==== Provided information

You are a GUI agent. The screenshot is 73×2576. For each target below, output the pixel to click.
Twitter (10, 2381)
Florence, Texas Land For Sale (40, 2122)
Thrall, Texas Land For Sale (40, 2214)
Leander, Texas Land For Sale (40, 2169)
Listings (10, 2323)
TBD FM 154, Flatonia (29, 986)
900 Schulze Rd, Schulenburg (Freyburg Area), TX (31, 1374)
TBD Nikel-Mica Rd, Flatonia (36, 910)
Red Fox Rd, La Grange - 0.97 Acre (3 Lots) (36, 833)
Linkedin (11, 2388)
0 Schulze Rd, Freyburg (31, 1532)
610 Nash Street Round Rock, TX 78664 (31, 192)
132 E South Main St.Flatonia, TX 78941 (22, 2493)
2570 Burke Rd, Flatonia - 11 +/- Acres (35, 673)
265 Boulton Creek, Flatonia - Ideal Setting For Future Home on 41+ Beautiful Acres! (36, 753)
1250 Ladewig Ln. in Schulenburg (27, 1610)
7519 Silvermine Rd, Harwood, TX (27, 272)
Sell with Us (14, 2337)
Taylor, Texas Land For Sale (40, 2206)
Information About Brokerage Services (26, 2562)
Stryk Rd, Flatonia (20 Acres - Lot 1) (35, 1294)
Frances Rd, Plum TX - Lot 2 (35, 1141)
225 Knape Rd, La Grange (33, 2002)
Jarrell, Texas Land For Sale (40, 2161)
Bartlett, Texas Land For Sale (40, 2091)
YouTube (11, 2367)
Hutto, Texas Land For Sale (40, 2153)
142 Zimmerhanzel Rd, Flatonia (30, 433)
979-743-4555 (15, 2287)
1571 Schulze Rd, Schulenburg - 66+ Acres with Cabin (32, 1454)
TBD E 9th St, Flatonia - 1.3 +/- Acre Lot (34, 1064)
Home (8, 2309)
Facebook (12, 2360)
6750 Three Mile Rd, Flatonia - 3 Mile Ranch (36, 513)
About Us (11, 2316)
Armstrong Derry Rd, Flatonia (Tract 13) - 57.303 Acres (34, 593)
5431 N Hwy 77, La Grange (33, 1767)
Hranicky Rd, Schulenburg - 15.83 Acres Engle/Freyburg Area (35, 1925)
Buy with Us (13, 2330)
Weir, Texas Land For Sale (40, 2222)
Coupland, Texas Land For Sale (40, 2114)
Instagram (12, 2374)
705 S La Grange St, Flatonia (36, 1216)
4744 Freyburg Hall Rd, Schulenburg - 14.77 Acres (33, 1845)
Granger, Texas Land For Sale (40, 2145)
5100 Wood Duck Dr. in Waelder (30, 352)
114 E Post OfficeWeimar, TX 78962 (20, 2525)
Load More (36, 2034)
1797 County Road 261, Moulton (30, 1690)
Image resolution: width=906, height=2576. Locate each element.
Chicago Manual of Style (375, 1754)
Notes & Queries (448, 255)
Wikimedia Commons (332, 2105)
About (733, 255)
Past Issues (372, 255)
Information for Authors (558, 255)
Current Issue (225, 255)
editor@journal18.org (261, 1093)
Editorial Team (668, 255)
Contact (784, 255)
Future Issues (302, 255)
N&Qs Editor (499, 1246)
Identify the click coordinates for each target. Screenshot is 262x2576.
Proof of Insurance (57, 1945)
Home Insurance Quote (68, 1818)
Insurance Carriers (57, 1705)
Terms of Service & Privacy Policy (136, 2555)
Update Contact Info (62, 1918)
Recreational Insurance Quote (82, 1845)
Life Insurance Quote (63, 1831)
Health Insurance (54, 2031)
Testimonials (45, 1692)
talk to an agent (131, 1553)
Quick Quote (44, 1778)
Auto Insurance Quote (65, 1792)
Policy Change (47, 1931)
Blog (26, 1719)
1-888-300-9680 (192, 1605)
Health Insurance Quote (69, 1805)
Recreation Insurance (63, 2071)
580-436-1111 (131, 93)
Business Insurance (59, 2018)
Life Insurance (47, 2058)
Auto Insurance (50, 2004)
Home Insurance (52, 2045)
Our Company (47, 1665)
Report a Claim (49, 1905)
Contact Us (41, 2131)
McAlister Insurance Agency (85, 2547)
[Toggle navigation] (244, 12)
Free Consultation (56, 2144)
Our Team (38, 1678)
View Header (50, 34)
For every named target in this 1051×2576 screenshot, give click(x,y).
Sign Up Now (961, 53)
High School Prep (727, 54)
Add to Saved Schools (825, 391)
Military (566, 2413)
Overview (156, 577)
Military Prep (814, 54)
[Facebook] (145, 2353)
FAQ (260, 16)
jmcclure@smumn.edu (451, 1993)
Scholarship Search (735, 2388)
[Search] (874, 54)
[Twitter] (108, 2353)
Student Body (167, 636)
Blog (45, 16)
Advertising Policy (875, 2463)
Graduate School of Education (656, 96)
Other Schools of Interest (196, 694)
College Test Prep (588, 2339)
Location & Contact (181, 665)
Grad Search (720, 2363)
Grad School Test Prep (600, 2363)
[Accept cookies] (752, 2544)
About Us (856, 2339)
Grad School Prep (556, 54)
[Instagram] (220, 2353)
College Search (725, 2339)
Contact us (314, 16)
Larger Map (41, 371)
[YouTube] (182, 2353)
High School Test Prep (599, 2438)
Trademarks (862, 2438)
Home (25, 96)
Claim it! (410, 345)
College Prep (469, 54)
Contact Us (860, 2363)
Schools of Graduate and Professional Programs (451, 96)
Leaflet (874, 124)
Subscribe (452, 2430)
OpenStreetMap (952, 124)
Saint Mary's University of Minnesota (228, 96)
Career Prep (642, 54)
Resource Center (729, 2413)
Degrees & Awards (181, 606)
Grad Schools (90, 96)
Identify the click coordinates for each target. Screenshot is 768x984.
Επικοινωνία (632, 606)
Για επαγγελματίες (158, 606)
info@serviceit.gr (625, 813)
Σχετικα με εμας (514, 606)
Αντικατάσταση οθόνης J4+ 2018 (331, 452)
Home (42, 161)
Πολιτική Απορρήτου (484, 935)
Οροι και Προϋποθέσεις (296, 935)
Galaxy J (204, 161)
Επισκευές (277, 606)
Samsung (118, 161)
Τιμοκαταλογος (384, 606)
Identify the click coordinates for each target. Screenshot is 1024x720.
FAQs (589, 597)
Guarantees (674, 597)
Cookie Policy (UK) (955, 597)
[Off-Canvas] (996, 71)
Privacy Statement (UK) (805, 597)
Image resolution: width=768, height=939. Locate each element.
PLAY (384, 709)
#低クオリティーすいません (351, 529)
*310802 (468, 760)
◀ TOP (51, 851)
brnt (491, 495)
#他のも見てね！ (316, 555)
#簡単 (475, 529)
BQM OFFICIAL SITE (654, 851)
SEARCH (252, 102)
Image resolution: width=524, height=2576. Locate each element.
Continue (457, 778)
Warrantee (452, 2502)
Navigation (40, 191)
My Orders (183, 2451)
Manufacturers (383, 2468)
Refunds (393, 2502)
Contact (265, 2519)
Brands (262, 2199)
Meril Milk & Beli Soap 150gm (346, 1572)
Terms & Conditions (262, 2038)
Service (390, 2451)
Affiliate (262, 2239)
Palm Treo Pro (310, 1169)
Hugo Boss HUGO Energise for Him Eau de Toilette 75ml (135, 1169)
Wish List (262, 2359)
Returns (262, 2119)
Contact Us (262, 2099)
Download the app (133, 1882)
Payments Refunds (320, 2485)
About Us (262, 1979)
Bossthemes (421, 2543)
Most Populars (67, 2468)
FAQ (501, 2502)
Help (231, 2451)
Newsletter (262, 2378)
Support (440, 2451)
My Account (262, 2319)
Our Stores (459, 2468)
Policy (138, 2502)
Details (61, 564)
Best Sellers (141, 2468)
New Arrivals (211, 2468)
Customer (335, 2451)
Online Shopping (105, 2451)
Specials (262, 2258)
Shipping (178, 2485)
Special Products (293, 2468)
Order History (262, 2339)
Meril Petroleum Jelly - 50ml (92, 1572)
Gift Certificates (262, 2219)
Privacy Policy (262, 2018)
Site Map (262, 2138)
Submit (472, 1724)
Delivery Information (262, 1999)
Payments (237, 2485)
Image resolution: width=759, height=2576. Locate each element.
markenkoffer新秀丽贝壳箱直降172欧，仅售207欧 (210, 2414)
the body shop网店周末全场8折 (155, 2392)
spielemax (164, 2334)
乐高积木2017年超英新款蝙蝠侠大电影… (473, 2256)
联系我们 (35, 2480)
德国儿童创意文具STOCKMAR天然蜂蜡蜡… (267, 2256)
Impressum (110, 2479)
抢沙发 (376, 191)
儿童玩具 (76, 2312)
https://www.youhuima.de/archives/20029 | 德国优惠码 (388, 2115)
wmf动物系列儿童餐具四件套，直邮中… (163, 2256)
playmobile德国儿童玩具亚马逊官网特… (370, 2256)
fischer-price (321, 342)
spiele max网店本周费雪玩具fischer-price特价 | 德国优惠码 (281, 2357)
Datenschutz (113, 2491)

========

§ **Your goal**
Starting at the line above that holds "Warrantee (452, 2502)" and ending at the line that holds "Bossthemes (421, 2543)", transcribe each line exactly and include no other lines.

§ **Solution for this exercise**
Warrantee (452, 2502)
Navigation (40, 191)
My Orders (183, 2451)
Manufacturers (383, 2468)
Refunds (393, 2502)
Contact (265, 2519)
Brands (262, 2199)
Meril Milk & Beli Soap 150gm (346, 1572)
Terms & Conditions (262, 2038)
Service (390, 2451)
Affiliate (262, 2239)
Palm Treo Pro (310, 1169)
Hugo Boss HUGO Energise for Him Eau de Toilette 75ml (135, 1169)
Wish List (262, 2359)
Returns (262, 2119)
Contact Us (262, 2099)
Download the app (133, 1882)
Payments Refunds (320, 2485)
About Us (262, 1979)
Bossthemes (421, 2543)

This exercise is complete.